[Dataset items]
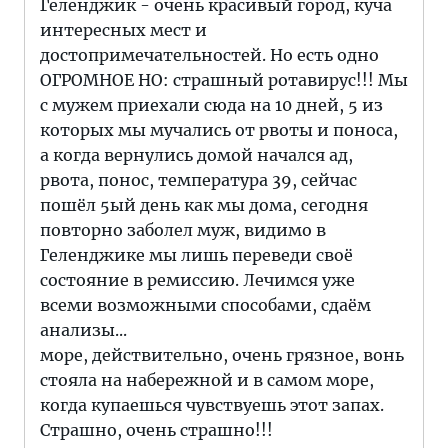
Геленджик - очень красивый город, куча
интересных мест и
достопримечательностей. Но есть одно
ОГРОМНОЕ НО: страшный ротавирус!!! Мы
с мужем приехали сюда на 10 дней, 5 из
которых мы мучались от рвоты и поноса,
а когда вернулись домой начался ад,
рвота, понос, температура 39, сейчас
пошёл 5ый день как мы дома, сегодня
повторно заболел муж, видимо в
Геленджике мы лишь переведи своё
состояние в ремиссию. Лечимся уже
всеми возможными способами, сдаём
анализы...
море, действительно, очень грязное, вонь
стояла на набережной и в самом море,
когда купаешься чувствуешь этот запах.
Страшно, очень страшно!!!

WHAT THE TASK ASKS:
Repeat the records in full and exactly, leaving every picture out.

RESPONSE FOR THIS EXERCISE:
Геленджик - очень красивый город, куча
интересных мест и
достопримечательностей. Но есть одно
ОГРОМНОЕ НО: страшный ротавирус!!! Мы
с мужем приехали сюда на 10 дней, 5 из
которых мы мучались от рвоты и поноса,
а когда вернулись домой начался ад,
рвота, понос, температура 39, сейчас
пошёл 5ый день как мы дома, сегодня
повторно заболел муж, видимо в
Геленджике мы лишь переведи своё
состояние в ремиссию. Лечимся уже
всеми возможными способами, сдаём
анализы...
море, действительно, очень грязное, вонь
стояла на набережной и в самом море,
когда купаешься чувствуешь этот запах.
Страшно, очень страшно!!!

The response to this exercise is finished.